# OBBR 2010 - when should I start looking?



## krmlaw (Oct 8, 2008)

I am hoping to trade into the OBBR in 2010. When should I look?


----------



## Blondie (Oct 8, 2008)

What is OBBR?


----------



## krmlaw (Oct 8, 2008)

Sorry ... Oyster Bay Beach Resort in St Martin, through II


----------



## lprstn (Oct 8, 2008)

Look at least 1.5 years in advance if possible as the bulk banking and other banking with II is usually only 1 year in advance


----------



## tashamen (Oct 9, 2008)

That's a pretty easy trade because they do bulk bank.  Why wouldn't you just put in an ongoing request?


----------



## krmlaw (Oct 9, 2008)

Ive never exchanged with II before, can I do that?


----------



## carlrocky (Oct 13, 2008)

*Oyster Bay Beach Resort*

It took me about 6 months to get a trade thru II to the oyster bay beach resort for this comming March 2009.


----------



## krmlaw (Oct 16, 2008)

Should I start an open trade?

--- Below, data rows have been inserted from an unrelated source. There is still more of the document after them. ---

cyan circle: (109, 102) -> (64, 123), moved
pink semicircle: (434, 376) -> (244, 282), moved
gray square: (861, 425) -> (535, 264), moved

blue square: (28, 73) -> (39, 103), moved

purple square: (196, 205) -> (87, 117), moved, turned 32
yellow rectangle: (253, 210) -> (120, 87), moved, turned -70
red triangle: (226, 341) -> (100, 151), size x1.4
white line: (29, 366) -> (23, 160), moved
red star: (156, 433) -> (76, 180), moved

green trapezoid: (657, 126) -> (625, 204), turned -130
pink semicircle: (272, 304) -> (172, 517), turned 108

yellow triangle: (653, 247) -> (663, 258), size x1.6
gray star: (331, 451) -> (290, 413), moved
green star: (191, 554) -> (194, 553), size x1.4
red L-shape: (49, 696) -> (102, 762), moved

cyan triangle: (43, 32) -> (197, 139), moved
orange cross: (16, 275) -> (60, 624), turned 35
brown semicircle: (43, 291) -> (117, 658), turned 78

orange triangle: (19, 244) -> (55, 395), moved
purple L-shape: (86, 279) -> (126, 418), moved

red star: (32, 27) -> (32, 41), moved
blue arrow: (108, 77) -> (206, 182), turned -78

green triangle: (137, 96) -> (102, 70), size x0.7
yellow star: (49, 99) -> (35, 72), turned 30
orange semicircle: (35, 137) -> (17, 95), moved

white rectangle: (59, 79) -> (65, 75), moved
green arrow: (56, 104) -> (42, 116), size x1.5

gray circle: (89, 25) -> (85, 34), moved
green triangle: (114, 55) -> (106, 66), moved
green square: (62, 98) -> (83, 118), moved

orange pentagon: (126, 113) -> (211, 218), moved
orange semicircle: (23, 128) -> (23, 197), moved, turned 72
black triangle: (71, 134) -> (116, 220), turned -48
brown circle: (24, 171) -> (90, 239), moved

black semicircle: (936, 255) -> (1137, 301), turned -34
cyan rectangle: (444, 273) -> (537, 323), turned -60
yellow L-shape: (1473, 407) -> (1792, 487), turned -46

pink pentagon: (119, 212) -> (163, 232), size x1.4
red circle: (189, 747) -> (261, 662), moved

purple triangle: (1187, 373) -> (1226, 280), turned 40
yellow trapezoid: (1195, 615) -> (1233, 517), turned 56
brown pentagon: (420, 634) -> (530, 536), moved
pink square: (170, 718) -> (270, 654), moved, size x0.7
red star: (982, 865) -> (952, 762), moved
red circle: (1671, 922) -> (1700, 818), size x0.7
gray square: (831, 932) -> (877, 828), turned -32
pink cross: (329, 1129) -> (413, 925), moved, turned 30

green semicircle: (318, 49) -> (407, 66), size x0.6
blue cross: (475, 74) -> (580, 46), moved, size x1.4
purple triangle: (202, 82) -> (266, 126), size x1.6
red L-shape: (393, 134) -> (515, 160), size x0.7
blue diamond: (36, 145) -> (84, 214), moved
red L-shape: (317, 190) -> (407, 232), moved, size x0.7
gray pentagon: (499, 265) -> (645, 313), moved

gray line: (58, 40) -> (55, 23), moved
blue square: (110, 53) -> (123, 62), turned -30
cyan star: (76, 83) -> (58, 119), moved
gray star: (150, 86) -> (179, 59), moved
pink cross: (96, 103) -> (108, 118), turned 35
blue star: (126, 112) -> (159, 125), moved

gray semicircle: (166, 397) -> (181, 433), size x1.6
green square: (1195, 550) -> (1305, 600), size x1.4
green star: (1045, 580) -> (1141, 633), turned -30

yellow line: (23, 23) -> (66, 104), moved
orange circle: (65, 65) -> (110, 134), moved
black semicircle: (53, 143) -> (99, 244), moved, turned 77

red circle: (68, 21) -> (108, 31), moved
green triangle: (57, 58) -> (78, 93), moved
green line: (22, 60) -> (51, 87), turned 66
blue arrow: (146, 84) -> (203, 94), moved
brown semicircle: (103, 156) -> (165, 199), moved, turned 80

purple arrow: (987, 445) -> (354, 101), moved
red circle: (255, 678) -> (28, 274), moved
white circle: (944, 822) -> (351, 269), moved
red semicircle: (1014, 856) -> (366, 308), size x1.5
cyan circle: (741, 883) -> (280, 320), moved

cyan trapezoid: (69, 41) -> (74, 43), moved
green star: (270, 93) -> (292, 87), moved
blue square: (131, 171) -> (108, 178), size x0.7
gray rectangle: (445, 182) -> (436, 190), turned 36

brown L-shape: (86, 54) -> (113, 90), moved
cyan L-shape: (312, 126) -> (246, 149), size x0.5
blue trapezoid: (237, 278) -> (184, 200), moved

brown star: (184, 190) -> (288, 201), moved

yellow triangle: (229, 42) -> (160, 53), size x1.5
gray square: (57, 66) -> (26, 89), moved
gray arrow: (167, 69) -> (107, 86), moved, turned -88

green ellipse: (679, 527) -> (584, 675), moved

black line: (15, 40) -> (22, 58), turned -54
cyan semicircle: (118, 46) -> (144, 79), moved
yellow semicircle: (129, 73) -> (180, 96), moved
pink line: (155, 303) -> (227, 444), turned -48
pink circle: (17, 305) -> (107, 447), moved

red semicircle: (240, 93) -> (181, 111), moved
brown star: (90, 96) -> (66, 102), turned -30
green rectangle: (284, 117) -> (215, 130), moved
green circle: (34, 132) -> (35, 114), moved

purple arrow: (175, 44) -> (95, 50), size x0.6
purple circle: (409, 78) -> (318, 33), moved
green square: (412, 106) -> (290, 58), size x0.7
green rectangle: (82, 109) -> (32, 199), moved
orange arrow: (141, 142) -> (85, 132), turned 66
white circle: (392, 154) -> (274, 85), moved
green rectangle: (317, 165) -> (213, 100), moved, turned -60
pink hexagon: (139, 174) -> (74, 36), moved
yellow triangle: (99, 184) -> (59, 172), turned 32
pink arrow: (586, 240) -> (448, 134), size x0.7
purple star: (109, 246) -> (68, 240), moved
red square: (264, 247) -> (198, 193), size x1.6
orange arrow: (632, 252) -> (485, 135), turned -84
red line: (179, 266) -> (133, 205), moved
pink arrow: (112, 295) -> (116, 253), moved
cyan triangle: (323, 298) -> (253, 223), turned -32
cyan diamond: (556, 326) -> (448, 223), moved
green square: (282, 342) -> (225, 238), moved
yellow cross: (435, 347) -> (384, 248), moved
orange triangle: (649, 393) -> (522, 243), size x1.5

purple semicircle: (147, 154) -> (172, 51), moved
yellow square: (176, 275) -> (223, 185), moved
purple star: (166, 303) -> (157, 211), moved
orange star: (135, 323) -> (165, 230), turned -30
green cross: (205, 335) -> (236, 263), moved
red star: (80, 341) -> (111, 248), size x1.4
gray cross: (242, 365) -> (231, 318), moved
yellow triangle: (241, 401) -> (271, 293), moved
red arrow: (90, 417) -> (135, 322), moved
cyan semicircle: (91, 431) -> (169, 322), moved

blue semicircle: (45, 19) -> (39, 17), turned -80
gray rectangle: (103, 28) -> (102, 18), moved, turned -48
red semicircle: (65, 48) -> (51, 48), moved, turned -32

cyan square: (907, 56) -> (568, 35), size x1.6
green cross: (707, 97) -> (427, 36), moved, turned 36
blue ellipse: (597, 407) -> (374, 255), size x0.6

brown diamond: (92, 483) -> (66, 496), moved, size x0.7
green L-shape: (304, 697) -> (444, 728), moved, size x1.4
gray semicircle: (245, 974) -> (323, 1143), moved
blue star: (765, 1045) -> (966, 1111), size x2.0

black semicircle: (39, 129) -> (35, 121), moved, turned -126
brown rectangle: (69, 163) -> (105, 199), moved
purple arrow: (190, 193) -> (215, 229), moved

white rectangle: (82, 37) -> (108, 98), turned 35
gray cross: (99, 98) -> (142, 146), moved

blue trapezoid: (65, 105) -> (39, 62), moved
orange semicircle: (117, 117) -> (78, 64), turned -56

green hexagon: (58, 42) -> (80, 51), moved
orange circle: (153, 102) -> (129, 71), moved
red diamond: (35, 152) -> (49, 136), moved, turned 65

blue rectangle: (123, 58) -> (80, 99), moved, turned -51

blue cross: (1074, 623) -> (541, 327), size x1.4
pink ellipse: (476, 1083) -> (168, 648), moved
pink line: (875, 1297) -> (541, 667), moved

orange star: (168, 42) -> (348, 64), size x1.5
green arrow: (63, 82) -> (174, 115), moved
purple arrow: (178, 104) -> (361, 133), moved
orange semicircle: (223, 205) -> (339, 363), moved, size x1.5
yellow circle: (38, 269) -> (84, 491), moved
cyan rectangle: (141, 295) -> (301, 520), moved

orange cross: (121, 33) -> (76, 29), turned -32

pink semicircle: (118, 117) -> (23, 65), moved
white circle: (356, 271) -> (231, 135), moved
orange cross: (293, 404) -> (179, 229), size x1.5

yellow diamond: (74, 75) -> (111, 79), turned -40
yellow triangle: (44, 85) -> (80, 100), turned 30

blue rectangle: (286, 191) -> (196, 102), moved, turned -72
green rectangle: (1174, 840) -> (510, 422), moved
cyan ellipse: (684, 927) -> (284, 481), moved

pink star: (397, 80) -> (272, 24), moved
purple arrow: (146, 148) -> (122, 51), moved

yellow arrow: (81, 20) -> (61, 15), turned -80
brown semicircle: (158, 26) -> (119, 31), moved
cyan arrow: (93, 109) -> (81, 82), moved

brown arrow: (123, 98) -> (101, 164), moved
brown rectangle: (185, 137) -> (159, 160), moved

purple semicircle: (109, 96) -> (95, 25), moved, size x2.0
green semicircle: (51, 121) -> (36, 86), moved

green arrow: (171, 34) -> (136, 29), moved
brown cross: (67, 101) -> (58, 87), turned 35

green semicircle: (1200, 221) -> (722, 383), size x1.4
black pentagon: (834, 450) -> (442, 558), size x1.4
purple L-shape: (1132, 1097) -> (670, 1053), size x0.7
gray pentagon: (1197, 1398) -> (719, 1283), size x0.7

Or should I wait til a see the weeks get posted?


----------



## Cappy (Nov 4, 2008)

*start a search !!!!!!!!!!!!*

 It is the only way you will get it thur II
I stopped using them!! I use RCI, Dial exchange & SFX


----------



## krmlaw (Nov 5, 2008)

I just paid my MF, so Im going to start a search now! Thanks!


----------